Den Fachschulen, die sich mit einem solchen Konzept erfolgreich bewerben, werden dann aus dem Förderprogramm ihre zusätzlichen Kosten finanziert. Diese fallen insbesondere dadurch an, dass den Fachschullehrkräften zeitliche Freiräume für Promotion und Forschungsprojekte ermöglicht werden müssen. Denn 26-Stunden-Lehrdeputate stehen der Durchführung eines Promotions- oder anderweitigen Forschungsprojekts im Wege.

Zum Abschluss ist eine institutionelle Evaluation durchzuführen. Fachschulen, die diese erfolgreich bestehen, werden dann als Fachbereiche für Frühpädagogik an Berufsakademien oder Fachhochschulen überführt. Fachschulen, welche die Evaluation nicht bestehen, haben sich dennoch qualitativ entwickelt. Ihnen könnte einerseits ein zweiter Anlauf ermöglicht werden. Andererseits stünde einzelnen ihrer DozentInnen der Weg offen, sich auf eine Professur an einer Berufsakademie oder Fachhochschule zu bewerben. In jedem Falle hätte das gesamte Feld der frühpädagogischen Ausbildung gewonnen.

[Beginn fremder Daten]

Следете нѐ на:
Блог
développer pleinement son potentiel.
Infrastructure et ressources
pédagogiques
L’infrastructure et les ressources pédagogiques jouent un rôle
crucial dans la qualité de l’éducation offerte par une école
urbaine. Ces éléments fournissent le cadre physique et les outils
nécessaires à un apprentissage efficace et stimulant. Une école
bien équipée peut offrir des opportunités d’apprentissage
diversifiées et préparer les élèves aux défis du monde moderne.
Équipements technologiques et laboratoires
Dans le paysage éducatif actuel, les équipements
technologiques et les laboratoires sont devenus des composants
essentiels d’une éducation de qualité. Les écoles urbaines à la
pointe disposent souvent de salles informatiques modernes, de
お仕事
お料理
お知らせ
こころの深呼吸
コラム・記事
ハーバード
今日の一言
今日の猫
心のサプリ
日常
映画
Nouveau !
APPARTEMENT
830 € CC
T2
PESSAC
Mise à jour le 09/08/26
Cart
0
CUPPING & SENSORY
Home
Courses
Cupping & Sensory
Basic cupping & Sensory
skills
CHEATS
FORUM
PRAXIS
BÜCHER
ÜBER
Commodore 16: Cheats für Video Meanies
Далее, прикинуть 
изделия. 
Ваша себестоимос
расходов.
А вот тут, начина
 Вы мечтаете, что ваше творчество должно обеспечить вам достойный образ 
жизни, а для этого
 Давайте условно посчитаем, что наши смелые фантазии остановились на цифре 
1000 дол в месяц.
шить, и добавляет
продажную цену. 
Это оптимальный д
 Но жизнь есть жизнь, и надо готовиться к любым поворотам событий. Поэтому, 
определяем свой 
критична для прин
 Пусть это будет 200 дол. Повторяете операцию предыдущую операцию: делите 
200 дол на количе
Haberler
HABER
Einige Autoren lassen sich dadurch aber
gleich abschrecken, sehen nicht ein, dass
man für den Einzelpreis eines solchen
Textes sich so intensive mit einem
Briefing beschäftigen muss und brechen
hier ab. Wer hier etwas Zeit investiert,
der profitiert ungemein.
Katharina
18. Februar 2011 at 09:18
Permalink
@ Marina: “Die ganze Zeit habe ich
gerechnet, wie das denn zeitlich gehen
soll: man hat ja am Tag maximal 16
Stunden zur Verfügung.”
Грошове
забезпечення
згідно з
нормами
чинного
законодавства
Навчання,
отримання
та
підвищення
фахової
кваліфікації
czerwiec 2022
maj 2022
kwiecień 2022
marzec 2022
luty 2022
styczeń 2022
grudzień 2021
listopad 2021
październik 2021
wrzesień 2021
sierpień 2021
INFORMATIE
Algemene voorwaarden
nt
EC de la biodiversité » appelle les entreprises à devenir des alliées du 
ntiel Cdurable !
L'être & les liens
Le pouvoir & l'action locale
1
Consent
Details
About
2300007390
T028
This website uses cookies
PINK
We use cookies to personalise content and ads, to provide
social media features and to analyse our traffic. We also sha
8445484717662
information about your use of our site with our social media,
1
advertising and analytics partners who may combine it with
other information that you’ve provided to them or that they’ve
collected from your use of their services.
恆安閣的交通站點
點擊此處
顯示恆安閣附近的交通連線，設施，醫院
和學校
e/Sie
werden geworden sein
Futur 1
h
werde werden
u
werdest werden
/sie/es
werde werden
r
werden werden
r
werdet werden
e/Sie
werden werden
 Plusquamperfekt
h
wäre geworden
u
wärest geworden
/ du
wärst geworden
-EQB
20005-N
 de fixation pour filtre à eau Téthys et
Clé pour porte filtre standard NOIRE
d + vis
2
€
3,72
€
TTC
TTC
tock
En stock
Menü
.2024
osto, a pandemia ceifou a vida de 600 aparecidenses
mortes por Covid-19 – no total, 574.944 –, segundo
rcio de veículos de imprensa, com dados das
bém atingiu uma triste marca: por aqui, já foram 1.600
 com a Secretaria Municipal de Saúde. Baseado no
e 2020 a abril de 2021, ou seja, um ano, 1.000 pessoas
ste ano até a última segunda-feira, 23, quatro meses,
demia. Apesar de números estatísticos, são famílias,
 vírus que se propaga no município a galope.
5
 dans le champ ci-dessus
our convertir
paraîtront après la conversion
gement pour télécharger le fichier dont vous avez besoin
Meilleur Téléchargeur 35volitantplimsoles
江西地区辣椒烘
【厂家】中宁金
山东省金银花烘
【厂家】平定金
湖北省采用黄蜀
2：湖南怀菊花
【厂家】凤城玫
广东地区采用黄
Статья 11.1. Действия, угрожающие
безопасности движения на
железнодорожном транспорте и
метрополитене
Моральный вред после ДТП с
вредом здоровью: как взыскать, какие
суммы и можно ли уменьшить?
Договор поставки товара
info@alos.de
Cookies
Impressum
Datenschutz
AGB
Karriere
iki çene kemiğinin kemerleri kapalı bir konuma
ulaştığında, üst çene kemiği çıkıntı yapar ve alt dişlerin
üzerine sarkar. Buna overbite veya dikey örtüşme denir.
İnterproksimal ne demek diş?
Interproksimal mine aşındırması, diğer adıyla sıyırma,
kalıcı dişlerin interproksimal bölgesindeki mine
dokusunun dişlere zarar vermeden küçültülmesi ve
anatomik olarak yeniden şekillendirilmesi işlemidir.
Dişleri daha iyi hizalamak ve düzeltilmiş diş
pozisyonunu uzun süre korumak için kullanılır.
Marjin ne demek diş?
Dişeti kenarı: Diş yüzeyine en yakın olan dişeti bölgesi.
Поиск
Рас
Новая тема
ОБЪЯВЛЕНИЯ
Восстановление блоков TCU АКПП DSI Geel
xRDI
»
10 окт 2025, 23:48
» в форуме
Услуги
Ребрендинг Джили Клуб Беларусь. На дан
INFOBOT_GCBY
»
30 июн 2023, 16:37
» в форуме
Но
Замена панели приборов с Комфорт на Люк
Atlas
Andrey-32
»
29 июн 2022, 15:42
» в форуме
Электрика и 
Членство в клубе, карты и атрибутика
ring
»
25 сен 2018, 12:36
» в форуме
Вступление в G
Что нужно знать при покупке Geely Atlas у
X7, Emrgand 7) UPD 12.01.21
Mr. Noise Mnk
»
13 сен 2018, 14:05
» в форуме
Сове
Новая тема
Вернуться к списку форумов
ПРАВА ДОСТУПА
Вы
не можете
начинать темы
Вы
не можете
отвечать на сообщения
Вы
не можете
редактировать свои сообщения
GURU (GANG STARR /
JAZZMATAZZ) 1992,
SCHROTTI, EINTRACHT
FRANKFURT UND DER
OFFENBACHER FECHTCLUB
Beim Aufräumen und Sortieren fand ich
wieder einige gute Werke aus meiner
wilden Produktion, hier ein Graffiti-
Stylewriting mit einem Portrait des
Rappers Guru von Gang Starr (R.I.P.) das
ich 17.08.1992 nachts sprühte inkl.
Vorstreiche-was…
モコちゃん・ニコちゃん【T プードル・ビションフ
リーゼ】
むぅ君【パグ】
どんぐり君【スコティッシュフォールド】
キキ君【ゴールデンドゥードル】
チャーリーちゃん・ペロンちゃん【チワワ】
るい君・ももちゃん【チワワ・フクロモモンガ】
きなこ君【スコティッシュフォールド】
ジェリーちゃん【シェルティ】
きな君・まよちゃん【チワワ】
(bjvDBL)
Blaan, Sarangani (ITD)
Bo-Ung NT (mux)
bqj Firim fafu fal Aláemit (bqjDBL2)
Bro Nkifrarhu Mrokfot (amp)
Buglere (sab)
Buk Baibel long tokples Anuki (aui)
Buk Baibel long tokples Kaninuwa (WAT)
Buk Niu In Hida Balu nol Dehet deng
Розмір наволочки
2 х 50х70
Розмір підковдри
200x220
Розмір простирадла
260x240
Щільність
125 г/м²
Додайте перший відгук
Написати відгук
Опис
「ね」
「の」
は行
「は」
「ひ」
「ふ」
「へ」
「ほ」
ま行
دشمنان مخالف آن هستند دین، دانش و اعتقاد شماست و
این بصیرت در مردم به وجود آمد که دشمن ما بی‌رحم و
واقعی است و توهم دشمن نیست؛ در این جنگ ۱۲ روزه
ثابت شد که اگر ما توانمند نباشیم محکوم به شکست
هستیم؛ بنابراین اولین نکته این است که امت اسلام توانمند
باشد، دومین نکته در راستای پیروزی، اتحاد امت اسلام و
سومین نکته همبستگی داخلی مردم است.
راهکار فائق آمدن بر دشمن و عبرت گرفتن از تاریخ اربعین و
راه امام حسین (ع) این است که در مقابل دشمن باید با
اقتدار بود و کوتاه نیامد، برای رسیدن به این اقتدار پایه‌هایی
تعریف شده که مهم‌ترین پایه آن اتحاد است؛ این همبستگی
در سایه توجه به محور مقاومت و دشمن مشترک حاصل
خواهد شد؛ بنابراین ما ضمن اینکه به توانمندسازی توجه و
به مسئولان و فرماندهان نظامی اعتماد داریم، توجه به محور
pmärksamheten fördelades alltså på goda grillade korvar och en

Als schwieriger könnten sich dann allenfalls noch die Trägerschaftswechsel und die Umsetzung des Prinzips „Geld folgt Aufgabe“ erweisen. Da sind dann so findige wie durchsetzungsstarke Beamte und Beamtinnen in den Kultusministerien gefragt.

Peer Pasternack, Prof. Dr. phil., ist Direktor des Instituts für Hochschulforschung (HoF) an der Universität Halle-Wittenberg. Er hat mehrere Studien zur Entwicklung der frühpädagogischen Ausbildung vorgelegt (siehe http://www.peer-pasternack.de/projektcluster3.html#erz).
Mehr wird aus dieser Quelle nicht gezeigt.